Experiences Rule. How The Atlantic Is Using Newsletters to Respond to Reader and Listener Needs

According to Litmus, 80% of customers are more likely to make a purchase from a brand that provides personalized experiences, and 83% of customers are willing to share their data to create a more personalized experience. More than 65% of marketers are creating at least two versions of an email on average. Nearly 16% are creating four or more.

Experiences are in.

In an article in NiemanLab recently, The Atlantic’s executive director of audience research Emily Goligoski wrote about the 5 “Reader and Listener Needs” they found from an expansive survey they conducted. In assessing these needs, it’s clear that The Atlantic wants its readers to have more personalized experiences. Here are some insights from that research—taking a look at each of those needs.

Introduce me to writers at the top of their craft. The Atlantic built on the success of Robinson Meyer’s climate change newsletter The Weekly Planet.  Another is called I Have Notes by memoirist Nicole Chung. “Some look to Asian American stories—which are always ‘timely,’ always worth uplifting—to manifest a worth, a dignity, that should have already been evident,” she wrote recently. DEI, sustainability and climate change are all huge issues today, particularly for young people—83% of millennials say it’s important that companies they buy from also align with their values, and 73% of 35-54 year olds and 60% of 55+ year olds agree. (Elizabeth Green, CEO of Brief Media, will be talking about her media organization’s commitment to social good at our AMPLIFY conference, June 22-23 in Washington, D.C.)

Give me deeper clarity and context. “Our audience members have wide-ranging passions, from community service to cycling to learning languages,” Goligoski wrote. “A general interest publication like The Atlantic can’t offer the depth of knowledge they find in forums and through communities dedicated solely to their topical interests.” They are now up to (at least) 14 newsletters. Others include Dear Therapist, the puzzle-centric The Good Word and How to Build a Life. “The [B2B] media space has changed, and for that matter, so have the needs of the professionals it serves,” said ALM CEO Bill Carter. “We have to provide context and insight, data and analysis, forums and events that allow our customers to excel as practitioners as well as business professionals. Through this evolution, we strive to be the most trusted information services, data and media company available to our key industries.”

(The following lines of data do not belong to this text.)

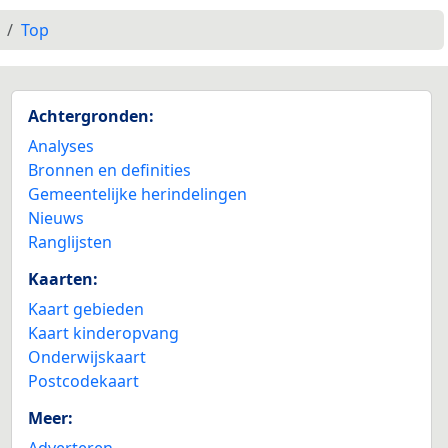
Top
Achtergronden:
Analyses
Bronnen en definities
Gemeentelijke herindelingen
Nieuws
Ranglijsten
Kaarten:
Kaart gebieden
Kaart kinderopvang
Onderwijskaart
Postcodekaart
Meer:
Adverteren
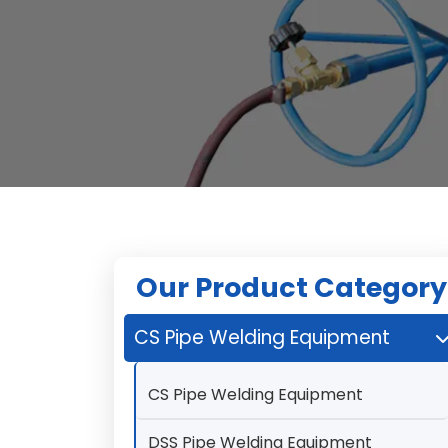
Our Product Category
CS Pipe Welding Equipment
CS Pipe Welding Equipment
DSS Pipe Welding Equipment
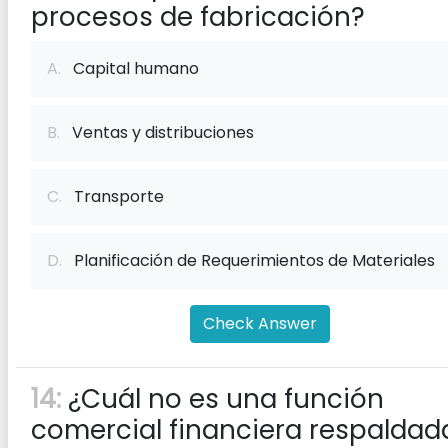
procesos de fabricación?
A.
Capital humano
B.
Ventas y distribuciones
C.
Transporte
D.
Planificación de Requerimientos de Materiales
Check Answer
14:
¿Cuál no es una función
comercial financiera respaldad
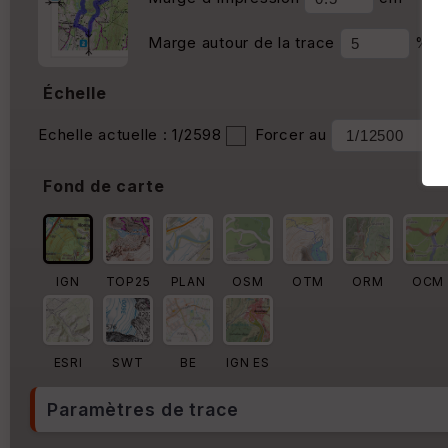
Marge autour de la trace
%
Échelle
Echelle actuelle : 1/2598
Forcer au
Fond de carte
IGN
TOP25
PLAN
OSM
OTM
ORM
OCM
ESRI
SWT
BE
IGN ES
Paramètres de trace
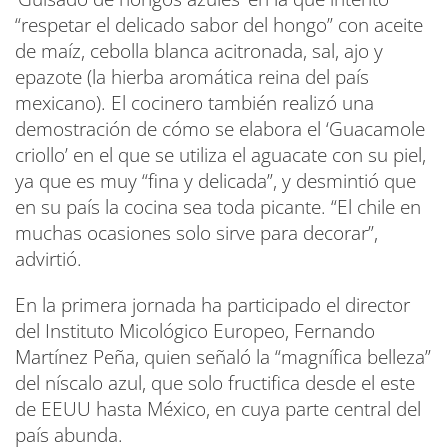
“respetar el delicado sabor del hongo” con aceite
de maíz, cebolla blanca acitronada, sal, ajo y
epazote (la hierba aromática reina del país
mexicano). El cocinero también realizó una
demostración de cómo se elabora el ‘Guacamole
criollo’ en el que se utiliza el aguacate con su piel,
ya que es muy “fina y delicada”, y desmintió que
en su país la cocina sea toda picante. “El chile en
muchas ocasiones solo sirve para decorar”,
advirtió.
En la primera jornada ha participado el director
del Instituto Micológico Europeo, Fernando
Martínez Peña, quien señaló la “magnífica belleza”
del níscalo azul, que solo fructifica desde el este
de EEUU hasta México, en cuya parte central del
país abunda.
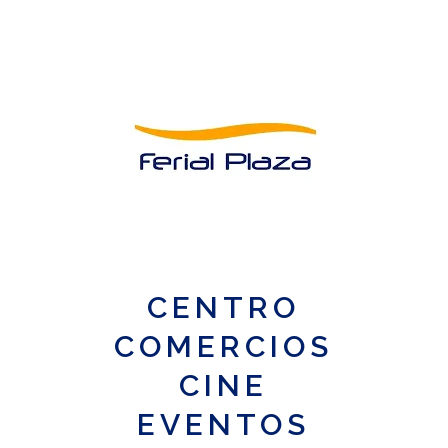
CENTRO
COMERCIOS
CINE
EVENTOS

Help me discover new ideas. Organizations report that they have taken initiatives to focus more on innovation. This has entailed focusing more on communication and collaboration (62%, up from 53% in 2020), providing encouragement to innovative employees (52%, up from 38% in 2020), and driving innovation from the top down (45%, up from 41% in 2020). However, only 20% of association executives report that their association has a process in place to encourage innovation and new ideas. More than half (54%) say they do not. And the pandemic probably did not improve this. “Our consumer strategy and growth team used this insight—that people who are familiar with The Atlantic appreciate the range that it offers—in planning recent marketing emails to prospective subscribers,” wrote Goligoski.

Challenge my assumptions. “Our data science team has seen that ‘lighter’ topics tend to appear earlier in a person’s path to becoming a subscriber, and that ‘weightier’ topics tend to be the reads immediately before a person makes a decision to subscribe,” wrote Goligoski. “We don’t lean toward one of these over the other; rather, it’s the overall composition of topics a reader spends time with that matters most in driving return visits and subscriptions.” The Atlantic’s top-performing marketing emails list content examples that demonstrate their topic range.

Let me take a meaningful break. “When they come to us, they’re not looking to zone out. They’re looking for novel approaches into big picture topics.” So while The Atlantic knows they’re not Saturday Night Live, they’re also not the Congressional Record. I noticed a crossword on their homepage and a Recommended Reading list. Even meaningful breaks can be experiences, maybe even more so if you consider quizzes, puzzles, This Day in Our History, anniversaries, etc.